For the records below, give the number of lines containing the word "Technische" and no other text.

BEGIN Supplied information

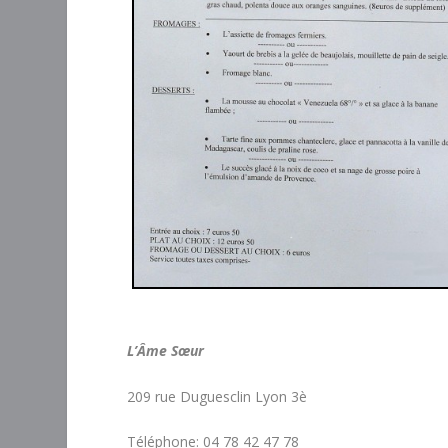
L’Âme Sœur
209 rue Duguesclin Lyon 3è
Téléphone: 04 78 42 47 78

END Supplied information
BEGIN Supplied information

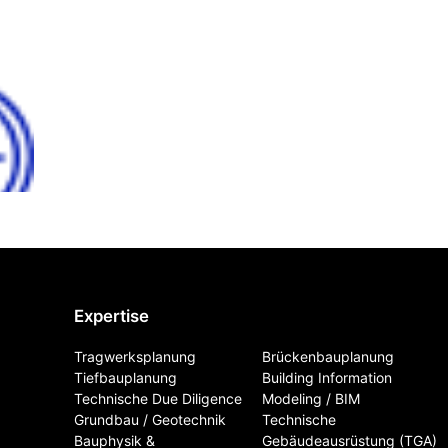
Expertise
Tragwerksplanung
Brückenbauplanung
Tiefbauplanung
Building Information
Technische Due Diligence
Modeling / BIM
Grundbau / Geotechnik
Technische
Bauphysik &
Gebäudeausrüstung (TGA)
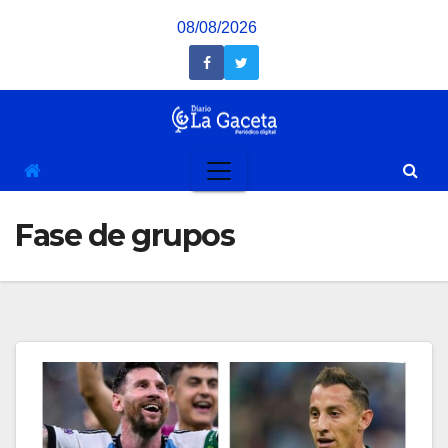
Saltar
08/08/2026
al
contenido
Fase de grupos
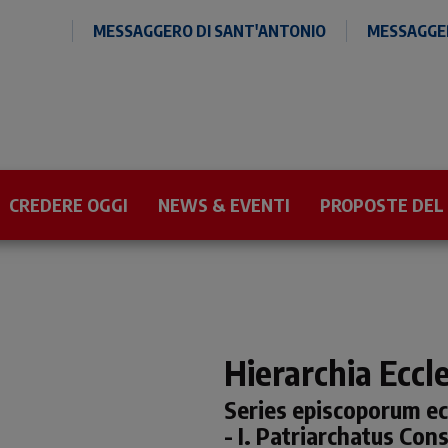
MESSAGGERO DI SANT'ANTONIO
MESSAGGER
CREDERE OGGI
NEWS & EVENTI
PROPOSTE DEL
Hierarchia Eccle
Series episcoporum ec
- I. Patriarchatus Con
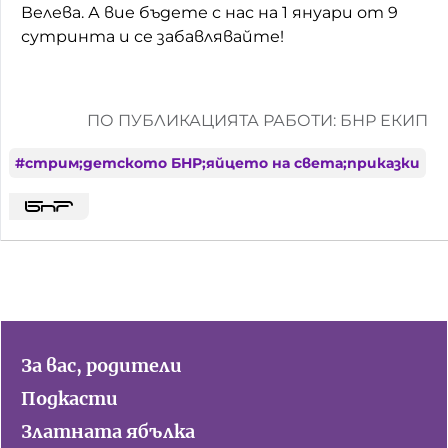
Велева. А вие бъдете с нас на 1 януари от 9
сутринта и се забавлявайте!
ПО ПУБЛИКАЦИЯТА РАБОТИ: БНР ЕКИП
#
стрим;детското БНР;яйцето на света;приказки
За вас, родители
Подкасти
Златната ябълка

END Supplied information

## [Response box]
2